Half-Year's Resolution

I read an article today from Relevant Magazine about needing a "half-year's resolution." Every New Year's we formulate a list of well-intentioned changes - things to add or subtract from our lives. We desire to make our lives fuller, better, healthier, more meaningful. But, inevitably, after a few weeks or months, our aspirations fall and fade. We say we'll try again next year and continue our unchanged lives.

So I began to think, what would my half-year's resolution be? Looking at my life right now, what do I need to be changing, how should I be living differently to better, to have a life more meaningful? While I could write a list spanning many pages of the things I need to change about myself and my life, one thing came straight to mind.
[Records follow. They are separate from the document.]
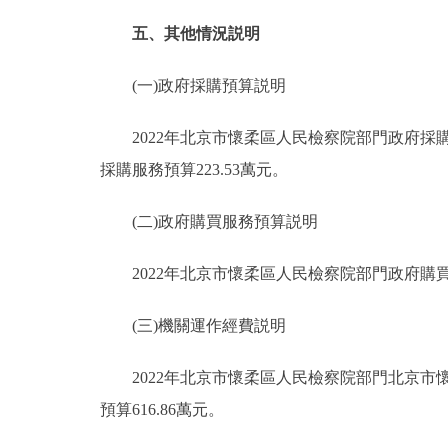
五、其他情況説明
(一)政府採購預算説明
2022年北京市懷柔區人民檢察院部門政府採購預算
採購服務預算223.53萬元。
(二)政府購買服務預算説明
2022年北京市懷柔區人民檢察院部門政府購買服
(三)機關運作經費説明
2022年北京市懷柔區人民檢察院部門北京市懷
預算616.86萬元。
Cheesy and cliche as it truly sounds, I wish to live more in the moment, in the present. This desire is not of my own design, it is a lesson God is and has been teaching me in recent times, and one I am struggling to learn.

I'm a planner. I like to know what is going on so I can be prepared for it, often to a point that I am sure frustrates the people around me. I'm also a go-with-the-flow type, and these conflicting traits become very confusing at times. But I digress...

Recently my life has been full of unknowns and buckets of stress dumping down on my head and piling up on my shoulders. The great weight of this burdensome stress and worry has grown heavier and heavier. I try to dig myself out, clinging to the voice of God saying "trust Me, trust Me," but as my ears are covered by my stress and worry, the voice grows fainter and fainter.

I've started calling out to myself, seeking solutions in my own abilities and strengths. I've tried to fix it all myself, figure out what I'm doing after graduation, where I'll get money, how I'll pay off loans. The solutions don't seem to be readily apparent, and so my stress grows and I stop listening to the still voice saying, "trust Me, trust Me."

Consistently, God has continued to teach me to hear His voice and cry out to Him in my darkness. He is keeping my future unknown, teaching me to live in the present, be in the moment with Him. I don't know what I'm doing after college, but I know what I'm doing right now.

If all of my focus and attention is on the future, I cannot truly serve and love Jesus and those around me, and that is truly my heart's desire.

The future will come, and I should not be rushing into it, or even thinking about it. "Do not worry about tomorrow," such an important command from Jesus to His disciples, and one I am reminded of everyday when I look at the sparrow on my side.

If I'm constantly wondering what the future holds, I can't be here, I can't be now. And living is an active word.